Cannabis referendum: Despite what Chloe Swarbrick says the no vote was never about eliminating weed

OPINION: Just to start out I voted yes to legalising cannabis. It was very much a last-minute decision as I hadn't made my mind up as I entered the polling booth.

I ticked yes as I guess subconsciously I thought it was better to legalise something many, many Kiwis use. 

But I still remain unconvinced by the legalise cannabis arguments, led mainly by Green MP Chlöe Swarbrick, who gave an impassioned interview on the Newshub Nation on Saturday morning. 


One of the key arguments of the legalise campaign and one Swarbrick reiterated on the programme was it will be easier to regulate cannabis if it is legal. 

Much like we regulate alcohol. 

Except we don't regulate alcohol very well. You are not supposed to drink and drive but people do.

You are not supposed to be able to buy alcohol if you are under 18, but my daughter and her friends regularly used to buy booze in their school uniforms, aged 15, from our local bottle shop. 

They would buy pre-mixed alcohol that was aimed at young drinkers. 

You are not supposed to serve someone in a bar who is drunk, but who has ever been refused a drink for being drunk? I haven't. 

You can buy enough alcohol to kill yourself from any liquor store. There is no warning to an unsuspecting and naive teenager that if they drink the whole bottle of vodka they have just bought they will likely die.

Our health service deals with a range of alcohol-induced injuries, from drunk stupidity to overdosing to drink driving. 

I am not convinced we can regulate cannabis properly when we clearly can't regulate alcohol, despite thinking we can. 

I don't smoke dope, I don't like it, it renders me into a comatose state that I don't really enjoy. I do know a lot of people who do and I didn't buy the supply argument that Swarbrick again alluded to on the Nation. 

Not everyone who buys dope gets it from a dodgy dealer in a tinny house who will try and get them onto something harder. That happens, I have no doubt, but the people I know who smoke it get it from someone who is as white, middle-class as they are. 

Should they be able to smoke dope free from worrying they might get prosecuted if caught? Probably, but not because they are concerned they are going to move onto something harder, it just ain't going to happen. 

Swarbrick said on Newshub Nation that cannabis was still here. The no vote hadn't got rid of cannabis. 

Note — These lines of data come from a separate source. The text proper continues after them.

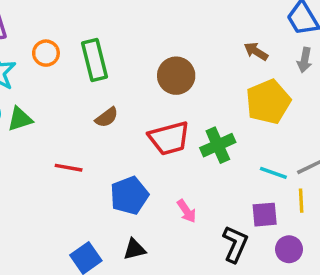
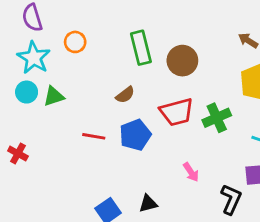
green rectangle: (95, 60) -> (141, 48), moved
blue pentagon: (129, 195) -> (135, 135), moved

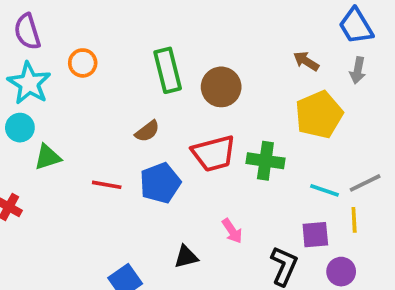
green triangle: (54, 96) -> (48, 157), moved
green cross: (217, 118) -> (265, 161), turned 32
black triangle: (148, 204) -> (186, 257), moved

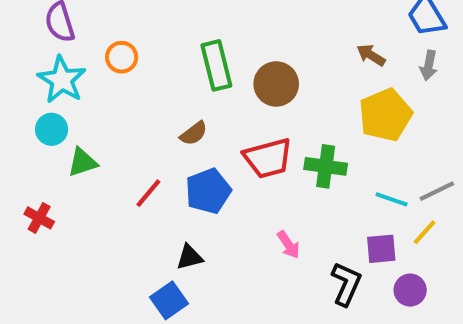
red line: (107, 185) -> (148, 193), turned -60
yellow line: (354, 220) -> (425, 232), turned 45
black triangle: (186, 257) -> (190, 257), moved

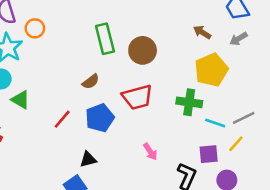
orange circle: (122, 57) -> (35, 28), moved
gray arrow: (429, 65) -> (239, 39), turned 48
green triangle: (82, 162) -> (21, 100), turned 48
green cross: (326, 166) -> (189, 102), moved

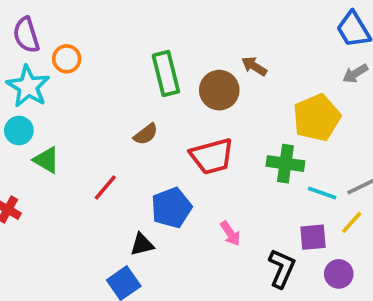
brown arrow: (202, 32) -> (254, 66), moved
blue pentagon: (100, 118) -> (171, 208), moved

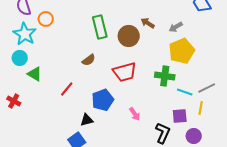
gray arrow: (355, 74) -> (176, 27), moved
yellow line: (352, 222) -> (201, 108), turned -32

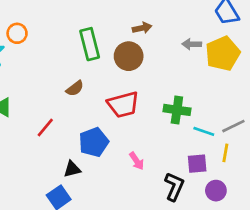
brown arrow: (148, 23) -> (142, 28), moved, turned 136
gray arrow: (176, 27) -> (192, 44), turned 32
yellow pentagon: (182, 51) -> (223, 53), moved

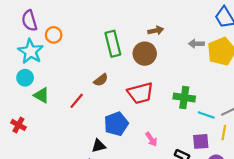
red line: (45, 127) -> (77, 101), moved

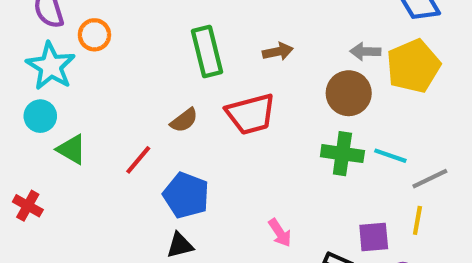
brown arrow: (156, 31) -> (278, 52), moved
brown circle: (145, 54) -> (349, 93), moved
red trapezoid: (140, 93) -> (251, 114), moved
cyan line: (206, 115) -> (390, 156), moved
blue pentagon: (116, 124) -> (186, 195), moved, turned -30

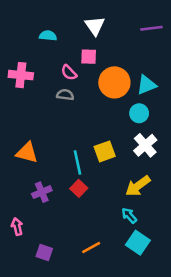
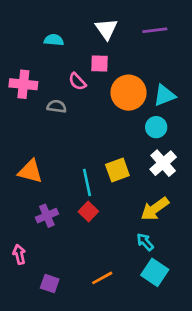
purple line: (151, 28) -> (155, 30), moved
gray semicircle: (65, 95) -> (57, 106), moved

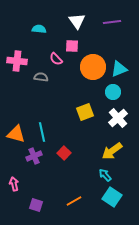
yellow square: (117, 170) -> (85, 112), moved
orange triangle: (30, 171) -> (16, 134), moved
cyan line: (87, 182) -> (42, 132), moved

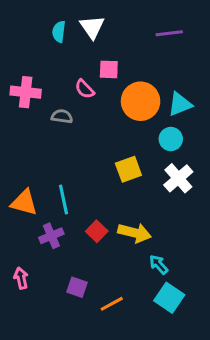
white triangle: (77, 21) -> (92, 27), moved
cyan semicircle: (39, 29) -> (59, 32), moved, turned -88
yellow arrow: (112, 151) -> (134, 233), moved, turned -130
purple square: (36, 205) -> (77, 287), moved

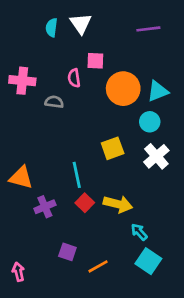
pink semicircle: (85, 89) -> (74, 78), turned 36
cyan line: (63, 199) -> (77, 175), moved
pink arrow: (21, 278) -> (18, 272), moved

"I'm sorry guys, cannabis still exists," she said, directly addressing the camera. 

"Well done. It still exists."

It was never about eliminating cannabis though. No one who voted no thought it would go away. They were just not sure legalising something that was illegal was the answer.

They say the voter is never wrong and maybe Swarbrick should have a little more respect for the no vote. 

I have lost friends to cannabis, one friend of mine has smoked it since he was 14 and is permanently stoned now into his 50s.

He has never held down a job, or relationship and used to often ask to borrow money. Watching him spend his life in a fog of dope has been sad.

What support will there be in New Zealand if we legalise dope for other people who become addicted? 

Personally, I don't think we should have had a referendum for legalising cannabis. Making tough calls is what we pay politicians to do.

I think referendums are a cop out. Stand on a mandate, tell people if you get elected you will legalise cannabis and then if you are, do it.

There were too many emotive arguments and too much misinformation for people to vote. My elderly neighbour told me she wasn't voting to legalise weed because she didn't want to walk past people smoking it in the street when she took her dog out. I told her that would still be illegal.  

As Swarbrick said the referendum has opened up a conversation on drugs and that is a good thing. And I hope the debate on legalising cannabis doesn't go away. The arguments for legalising cannabis could surely apply to a range of other drugs.  

If we are going to legalise cannabis, and the arguments are strong, then voters would like to know what is going to be put in place to regulate the market.

What is going to stop underage kids buying weed as easily as they do alcohol? 

What support is going to be there for people who become addicted to it?

Maybe if those questions are answered it might get over the line next time. 

Mark Longley is Newshub digital's managing editor.